Reputation: 2118
I understand that Microservices is about independent loosely coupled services. I have read https://en.wikipedia.org/wiki/Microservices.
When it comes to Azure, I understand there are many components like Azure Service Fabric, AKS and also have the option of deploying containers within Azure VMs using Docker or any other containerization tools. However, since Microservices is about developing atmoic individually scalable services, can this also be achieved by deploying each service as an Azure Web API APP within an App Service Plan and configure Auto-Scale based on Performance metrics (though each API APP may not be individually scalable, they can still be individually manageable in terms of deployment, configuration etc)?
Can someone please suggest if this thought process is correct?
Upvotes: 2
Views: 449
Reputation: 3932
This question and of course the answers are going to be opinion based, but generally when thinking in terms of micros services, think not in terms as things like loads of API's and VM's etc. Instead think in terms of. When i upload an image, its needs to be resized, and the table updated to give a url for the thumb. or when XXX record is updated in database, Run XXX in order to create a report, or update Azure search. and that each service, just knows how to do a single thing only. I.E Resize an image.
Now one could say. I have a system, A repo library, and some functions library. When an image is posted, I upload, then call this, and that etc.
With Micor services. You would instead just add the image to a queue. Create an azure function that has a queue trigger. that would resize and save both the large and the thumb to storage. this would then either update the database, or in true micro service, it would add a queue to store the new info, another function would watch that queue and insert into the database.
You can use the DB queue from anything. You can use the Blob queue from anything. Your main API, does not care how images are handled. You can change your functions one day to maybe save to dropbox, instead of azure blob. All really easy, with no re-build of the API, because the API does not care.
A good example I use it for is email and SMS. My systems dont know how to send an email, or an SMS. They only know how to add to a queue. My microservices. SendEmail and SendSMS do know how to do it, and I can change how and who i send that content with, really easy. I can tomorrow change from Twilio to send grid, without ever telling the API that i've done it.

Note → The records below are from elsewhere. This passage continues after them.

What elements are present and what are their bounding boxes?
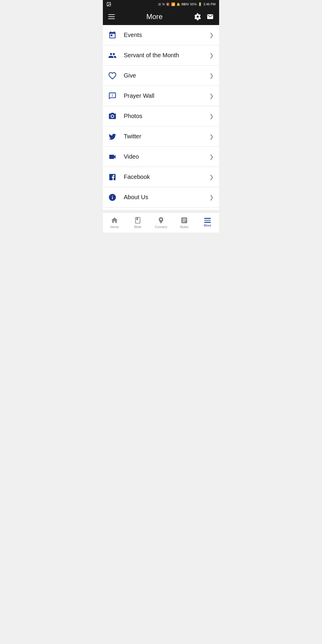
camera-icon — [108, 112, 117, 120]
image-status-icon — [106, 2, 111, 7]
bible-tab-icon — [134, 216, 142, 224]
menu-item-events[interactable]: Events ❯ — [103, 25, 219, 45]
events-chevron: ❯ — [209, 32, 214, 38]
facebook-icon — [108, 173, 117, 181]
app-header: More — [103, 8, 219, 25]
menu-item-give[interactable]: Give ❯ — [103, 66, 219, 86]
more-tab-label: More — [204, 224, 211, 227]
menu-item-servant[interactable]: Servant of the Month ❯ — [103, 45, 219, 66]
give-chevron: ❯ — [209, 72, 214, 79]
video-icon-container — [108, 153, 121, 161]
menu-item-about-us[interactable]: About Us ❯ — [103, 187, 219, 208]
notes-tab-icon — [180, 216, 188, 224]
events-label: Events — [121, 32, 209, 38]
video-label: Video — [121, 153, 209, 160]
wifi-icon: 📶 — [171, 2, 175, 6]
give-icon-container — [108, 72, 121, 80]
info-circle-icon — [108, 193, 117, 202]
status-right: ⯴ N 🔇 📶 🔔 ⅠⅡⅢⅣ 65% 🔋 3:46 PM — [158, 2, 216, 6]
video-chevron: ❯ — [209, 154, 214, 160]
menu-item-photos[interactable]: Photos ❯ — [103, 106, 219, 126]
header-actions — [194, 13, 214, 20]
tab-home[interactable]: Home — [103, 213, 126, 233]
connect-tab-icon — [157, 216, 165, 224]
twitter-icon — [108, 132, 117, 141]
svg-point-1 — [108, 3, 109, 4]
mail-icon[interactable] — [207, 13, 214, 20]
home-tab-label: Home — [110, 225, 119, 229]
about-us-icon-container — [108, 193, 121, 202]
hamburger-menu-button[interactable] — [108, 14, 115, 19]
tab-bible[interactable]: Bible — [126, 213, 149, 233]
twitter-label: Twitter — [121, 133, 209, 140]
photos-chevron: ❯ — [209, 113, 214, 120]
menu-item-video[interactable]: Video ❯ — [103, 147, 219, 167]
page-title: More — [146, 13, 163, 21]
connect-tab-label: Connect — [155, 225, 167, 229]
mute-icon: 🔇 — [166, 2, 170, 6]
menu-item-prayer-wall[interactable]: Prayer Wall ❯ — [103, 86, 219, 106]
notes-tab-label: Notes — [180, 225, 189, 229]
nfc-icon: N — [162, 3, 165, 6]
tab-bar: Home Bible Connect Notes More — [103, 212, 219, 233]
bluetooth-icon: ⯴ — [158, 2, 161, 6]
servant-label: Servant of the Month — [121, 52, 209, 59]
people-icon — [108, 51, 117, 60]
tab-more[interactable]: More — [196, 213, 219, 233]
prayer-wall-chevron: ❯ — [209, 93, 214, 99]
give-label: Give — [121, 72, 209, 79]
calendar-icon — [108, 31, 117, 39]
bible-tab-label: Bible — [134, 225, 141, 229]
menu-item-facebook[interactable]: Facebook ❯ — [103, 167, 219, 187]
prayer-icon-container — [108, 92, 121, 100]
video-camera-icon — [108, 153, 117, 161]
signal-icon: ⅠⅡⅢⅣ — [181, 2, 189, 6]
about-us-chevron: ❯ — [209, 194, 214, 201]
photos-icon-container — [108, 112, 121, 120]
tab-connect[interactable]: Connect — [149, 213, 173, 233]
time-display: 3:46 PM — [203, 2, 216, 6]
settings-icon[interactable] — [194, 13, 201, 20]
prayer-wall-label: Prayer Wall — [121, 92, 209, 99]
prayer-wall-icon — [108, 92, 117, 100]
home-tab-icon — [111, 216, 118, 224]
empty-content-area — [103, 210, 219, 212]
facebook-chevron: ❯ — [209, 174, 214, 180]
facebook-icon-container — [108, 173, 121, 181]
status-bar: ⯴ N 🔇 📶 🔔 ⅠⅡⅢⅣ 65% 🔋 3:46 PM — [103, 0, 219, 8]
twitter-icon-container — [108, 132, 121, 141]
menu-item-twitter[interactable]: Twitter ❯ — [103, 126, 219, 147]
battery-text: 65% — [190, 2, 197, 6]
servant-chevron: ❯ — [209, 52, 214, 59]
heart-icon — [108, 72, 117, 80]
battery-icon: 🔋 — [198, 2, 202, 6]
more-lines-icon — [204, 218, 211, 223]
status-left — [106, 2, 111, 7]
about-us-label: About Us — [121, 194, 209, 201]
servant-icon-container — [108, 51, 121, 60]
events-icon-container — [108, 31, 121, 39]
tab-notes[interactable]: Notes — [173, 213, 196, 233]
menu-list: Events ❯ Servant of the Month ❯ Give ❯ P… — [103, 25, 219, 210]
facebook-label: Facebook — [121, 174, 209, 180]
photos-label: Photos — [121, 113, 209, 120]
notification-icon: 🔔 — [177, 3, 180, 6]
twitter-chevron: ❯ — [209, 133, 214, 140]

On a more complex thing. I have approval, at the moment that approval sends an email or SMS to either user or admin, and that can change over time. So I have an SMS server, Email Service and and approvalService. when approval happens, it just adds a config to the queue, The rest is done by a logic app, that knows to send an email to XXX and an SMS to XXX and then update database. My api, is just a post, that creates a queue.

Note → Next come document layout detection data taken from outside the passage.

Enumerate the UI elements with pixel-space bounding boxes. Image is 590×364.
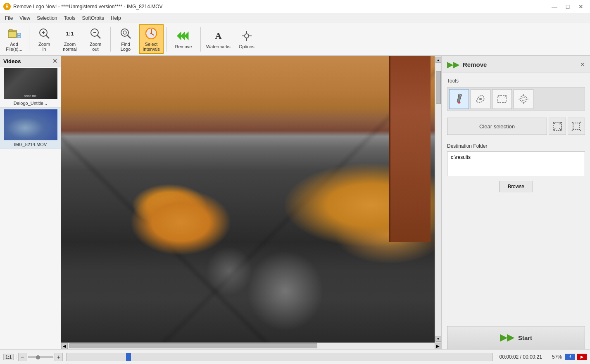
zoom-normal-icon: 1:1: [63, 27, 76, 40]
start-arrow-icon: ▶▶: [500, 332, 514, 343]
scroll-left-arrow[interactable]: ◀: [61, 343, 68, 350]
svg-line-50: [572, 129, 573, 131]
magic-wand-tool-button[interactable]: [514, 89, 533, 109]
options-label: Options: [239, 44, 255, 49]
minimize-button[interactable]: —: [549, 1, 560, 12]
shrink-selection-button[interactable]: [568, 118, 585, 135]
toolbox: ▶▶ Remove ✕ Tools: [441, 56, 590, 349]
start-button[interactable]: ▶▶ Start: [447, 326, 585, 349]
timeline-track[interactable]: [66, 353, 492, 361]
svg-line-12: [97, 35, 100, 38]
svg-line-48: [572, 122, 573, 123]
svg-line-9: [46, 35, 49, 38]
remove-button[interactable]: Remove: [169, 24, 198, 54]
zoom-normal-button[interactable]: 1:1 Zoomnormal: [57, 24, 82, 54]
zoom-decrease-button[interactable]: −: [18, 353, 26, 361]
video-canvas-container[interactable]: [61, 56, 435, 343]
video-item-2[interactable]: IMG_8214.MOV: [0, 108, 61, 149]
video-main: ▲ ▼: [61, 56, 441, 343]
svg-point-36: [520, 96, 527, 102]
timeline-thumb[interactable]: [126, 353, 131, 361]
clear-selection-button[interactable]: Clear selection: [447, 118, 547, 135]
find-logo-icon: [119, 27, 132, 40]
svg-point-14: [123, 31, 126, 34]
options-icon: [240, 29, 253, 43]
toolbox-arrow-icon: ▶▶: [447, 59, 459, 69]
video-image: [61, 56, 435, 343]
svg-rect-2: [9, 29, 12, 31]
zoom-increase-button[interactable]: +: [55, 353, 63, 361]
status-bar: 1:1 | − + 00:00:02 / 00:00:21 57% f ▶: [0, 349, 590, 364]
title-bar-left: R Remove Logo Now! - ****Unregistered ve…: [3, 3, 163, 10]
selection-row: Clear selection: [447, 118, 585, 135]
remove-label: Remove: [175, 44, 192, 49]
scroll-track-h[interactable]: [68, 343, 435, 349]
toolbox-title: Remove: [463, 61, 487, 68]
svg-rect-47: [573, 123, 580, 130]
pencil-tool-button[interactable]: [449, 89, 469, 109]
scroll-down-arrow[interactable]: ▼: [435, 336, 441, 342]
thumb-overlay-2: [4, 109, 57, 140]
video-label-2: IMG_8214.MOV: [2, 142, 59, 147]
colon-sep: |: [15, 355, 17, 359]
facebook-icon[interactable]: f: [565, 354, 575, 360]
toolbox-title-row: ▶▶ Remove: [447, 59, 487, 69]
browse-button[interactable]: Browse: [499, 181, 533, 192]
scroll-thumb-h[interactable]: [69, 343, 317, 348]
toolbox-header: ▶▶ Remove ✕: [442, 56, 590, 73]
menu-view[interactable]: View: [16, 14, 33, 22]
destination-folder-section: Destination Folder Browse: [447, 143, 585, 192]
find-logo-button[interactable]: FindLogo: [113, 24, 138, 54]
svg-point-26: [245, 34, 249, 38]
scene-overlay: [61, 56, 435, 343]
svg-line-51: [579, 129, 581, 131]
v-scroll-body: [435, 63, 441, 336]
toolbar-divider-3: [166, 27, 167, 52]
title-bar-title: Remove Logo Now! - ****Unregistered vers…: [13, 4, 163, 9]
zoom-level-display: 57%: [552, 354, 562, 360]
scroll-right-arrow[interactable]: ▶: [435, 343, 441, 350]
toolbar-divider-2: [110, 27, 111, 52]
video-scrollbar-h: ◀ ▶: [61, 343, 441, 349]
maximize-button[interactable]: □: [562, 1, 573, 12]
add-files-button[interactable]: Add File(s)...: [2, 24, 26, 54]
ratio-button[interactable]: 1:1: [3, 354, 14, 360]
zoom-normal-label: Zoomnormal: [63, 42, 77, 52]
destination-folder-input[interactable]: [447, 151, 585, 176]
video-thumb-2: [4, 109, 57, 140]
zoom-out-label: Zoomout: [90, 42, 101, 52]
menu-tools[interactable]: Tools: [61, 14, 79, 22]
zoom-in-button[interactable]: Zoomin: [32, 24, 57, 54]
videos-title: Videos: [3, 58, 21, 64]
menu-file[interactable]: File: [2, 14, 16, 22]
toolbox-content: Tools: [442, 73, 590, 326]
zoom-in-label: Zoomin: [38, 42, 50, 52]
title-bar-controls: — □ ✕: [549, 1, 587, 12]
rect-select-tool-button[interactable]: [492, 89, 512, 109]
video-wrapper: ▲ ▼ ◀ ▶: [61, 56, 441, 349]
select-intervals-button[interactable]: SelectIntervals: [139, 24, 164, 54]
watermarks-label: Watermarks: [206, 44, 231, 49]
menu-bar: File View Selection Tools SoftOrbits Hel…: [0, 13, 590, 23]
find-logo-label: FindLogo: [121, 42, 131, 52]
video-item-1[interactable]: some title Delogo_Untitle...: [0, 66, 61, 108]
scroll-up-arrow[interactable]: ▲: [435, 57, 441, 63]
watermarks-button[interactable]: A Watermarks: [203, 24, 233, 54]
svg-line-15: [127, 35, 131, 38]
options-button[interactable]: Options: [234, 24, 259, 54]
menu-selection[interactable]: Selection: [33, 14, 60, 22]
eraser-tool-button[interactable]: [471, 89, 490, 109]
menu-softorbits[interactable]: SoftOrbits: [79, 14, 107, 22]
expand-selection-button[interactable]: [549, 118, 566, 135]
zoom-out-button[interactable]: Zoomout: [83, 24, 108, 54]
main-area: Videos ✕ some title Delogo_Untitle... IM…: [0, 56, 590, 349]
videos-close-icon[interactable]: ✕: [52, 58, 57, 64]
toolbox-close-icon[interactable]: ✕: [580, 61, 585, 68]
youtube-icon[interactable]: ▶: [577, 354, 587, 360]
svg-marker-30: [457, 102, 461, 104]
toolbar-divider-1: [29, 27, 29, 52]
close-button[interactable]: ✕: [575, 1, 587, 12]
videos-panel: Videos ✕ some title Delogo_Untitle... IM…: [0, 56, 61, 349]
menu-help[interactable]: Help: [107, 14, 124, 22]
v-scroll-thumb[interactable]: [436, 71, 441, 104]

Basically what I am saying here is to get started, maybe porting an existing app. Start with the workflow stuff, like send an email, resize an image, create a report, create a PDF, email 50 subscribers etc. and take all that code out and put into there own micro service that just knows how to do one thing. Then when you grow with confidence, create a workflow from all of these services with Logic Apps, let azure take care of the rest, thats what they want to do.
Upvotes: 0
Reputation: 12253
Microservices aren't a platform or technology so if you can make small independently deployable services then they are microservices. Sure - some tech helps but it depends on your situation.
If you only need a few services you probably don't need anything complex. Make sure services are well modeled, own their own data and ideally have a good monitoring and deployment pipeline setup. Design for service failure where possible.
Do you need to scale each part independently? Ideally, you should be able to but do services have very different requirements? You could have many small App service plans but that comes at cost of unused resources so split when you need to.